<h1 align="center">Deep learning with TensorFlow in Azure PART 1</h1>
<h1 align="center">Introduction to Deep Learning</h1>
<h1 align="center">Meetup DFW Data & AI - Microsoft</h1>
## Setting Up Environment 

### 1) Deploy Linux Data Science VM in Azure - Ubuntu version with GPU

In order to complete this notebook, you must deploy a Linux DSVM in your azure subscription.
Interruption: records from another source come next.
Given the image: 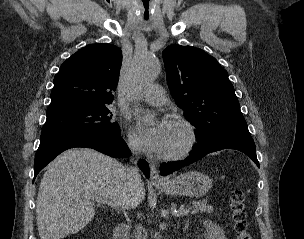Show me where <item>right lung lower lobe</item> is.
I'll use <instances>...</instances> for the list:
<instances>
[{
  "label": "right lung lower lobe",
  "instance_id": "1",
  "mask_svg": "<svg viewBox=\"0 0 304 239\" xmlns=\"http://www.w3.org/2000/svg\"><path fill=\"white\" fill-rule=\"evenodd\" d=\"M73 147L95 149L111 157H127L130 150L121 137H110L89 132H61L41 135L34 162V179L37 174L61 152ZM144 175L149 177V165L145 160L138 163Z\"/></svg>",
  "mask_w": 304,
  "mask_h": 239
}]
</instances>
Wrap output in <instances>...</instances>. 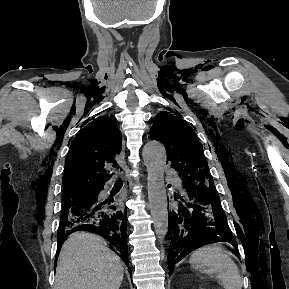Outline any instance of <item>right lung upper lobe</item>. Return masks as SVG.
<instances>
[{"label": "right lung upper lobe", "instance_id": "obj_1", "mask_svg": "<svg viewBox=\"0 0 289 289\" xmlns=\"http://www.w3.org/2000/svg\"><path fill=\"white\" fill-rule=\"evenodd\" d=\"M120 151L121 133L114 117L100 116L88 123L68 151L63 196L93 191L104 185L111 177L105 166L116 167L115 155Z\"/></svg>", "mask_w": 289, "mask_h": 289}]
</instances>
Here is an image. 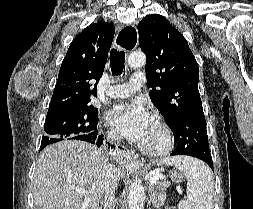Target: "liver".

Click [HERE](https://azuremarketplace.microsoft.com/en-us/marketplace/apps/microsoft-ads.linux-data-science-vm-ubuntu), then click on GET IT NOW.

**In Basics blade:**<br>
**Name:** meetupdsvmgpu <br>
**VM Disk type:** HDD<br>
**Username:** sshuser<br>
**Password:** Passw0rd.1!!<br>
**Resource Group:** meetupdsvmgpu_rg <br>
**Location:** Pick among East US, North Central US, South Central US or West US 2<br>

**In Size blade:
Size:** NC6 (if you want GPU), or D4_V3 (if you want CPU)

**In Settings blade:**
Leave as is


[The data science VM](https://docs.microsoft.com/en-us/azure/machine-learning/machine-learning-data-science-virtual-machine-overview) can be used for training model using deep learning algorithms on GPU (Graphics processing units) based hardware. Utilizing VM scaling capabilites of Azure cloud, DSVM helps you use GPU based hardware on the cloud as per need. One can switch to a GPU based VM when training large models or need high speed computations while keeping the same OS disk. The Windows Server 2016 edition of DSVM comes pre-installed with GPU drivers, frameworks and GPU version of the deep learning algorithms. On the Linux, deep learning on GPU is enabled only on the Data Science Virtual Machine for Linux (Ubuntu) edition. You can deploy the Ubuntu/Windows-2016 edition of Data Science VM to non GPU based Azure virtual machine in which case all the deep learning frameworks will fallback to the CPU mode. 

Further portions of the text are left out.